Taking forward the culture of compliance on current good manufacturing practices (cGMP) in India, IPR legal experts who are working in sync with global regulatory authorities on GMP have observed that Indian manufacturers who have been exposed to regulatory scrutiny have failed in areas related to root cause analysis and not keeping to terms with the evolving current GMPs followed globally.
They have pinpointed that there is a need to modernise GMP standards when the big pharma in India looks forward at manufacturing complex generics which has a market of over 2 billion dollars, according to industry estimates.
This is also in consonance with the growing number of audits to be taken up by global counterparts worldwide in the future with global regulators hiring drug inspectors for auditing sites in respective countries of engagement and operations for GMP compliance.
While companies realize the importance of building stronger quality and operations systems across their manufacturing facilities, quality systems have unfortunately not seen upgrades at a proportionate pace. According to global regulatory observations, investigation of anomalies is one of the most frequent defect categories observed in its inspections worldwide. A direct consequence of weak investigation systems is that companies often face recurring deviations impacting product quality. Improvement in areas include problem definition, root cause analysis and comprehensive risk management processes.
Hence in general also, the global pharmaceutical industry faces the challenge of upgrading quality systems and delivering life-saving medicines simultaneously. India is no exception. Industry has seen a rise in quality sanctions in recent years. Between 2008 and 2014, the number of product recalls and warning letters received by pharma companies globally tripled. In India too the pharmaceutical companies have had mixed success in upgrading their quality systems.
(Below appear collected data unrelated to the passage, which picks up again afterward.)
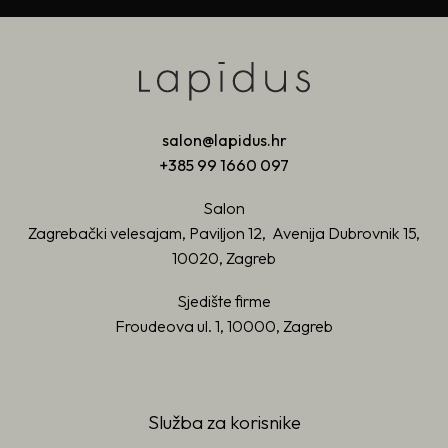
salon@lapidus.hr
+385 99 1660 097
Salon
Zagrebački velesajam, Paviljon 12, Avenija Dubrovnik 15,
10020, Zagreb
Sjedište firme
Froudeova ul. 1, 10000, Zagreb
Služba za korisnike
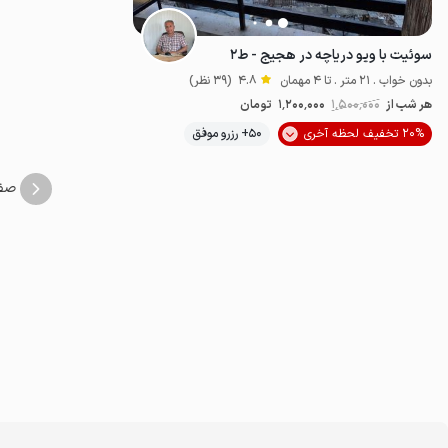
سوئیت با ویو دریاچه در هجیج - ط۲
بدون خواب . 21 متر . تا 4 مهمان
4.8
(39 نظر)
هر شب از
1٬500٬000
1٬200٬000
تومان
20% تخفیف لحظه آخری
50+ رزرو موفق
اقتصادی
صف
Four GMP compliance reports were issued to Indian companies in 2015 compared to an average of around eight in 2011 to 14. Thirty per cent of quality related warning letters and less then 5 per cent drug recalls have also been attributed to Indian companies, according to official sources.
Over the past decades, the industry has invested heavily in upgrading its manufacturing plants to match international standards. Approximately 1400 manufacturing units in India are WHO GMP certified, and over 800 are UK MHRA approved. India continues to have the highest number of US FDA registered manufacturing facilities outside US.
The industry has strong capabilities in product development. Also, Indian pharmaceutical companies have the largest share of DMFs and ANDAs outside US.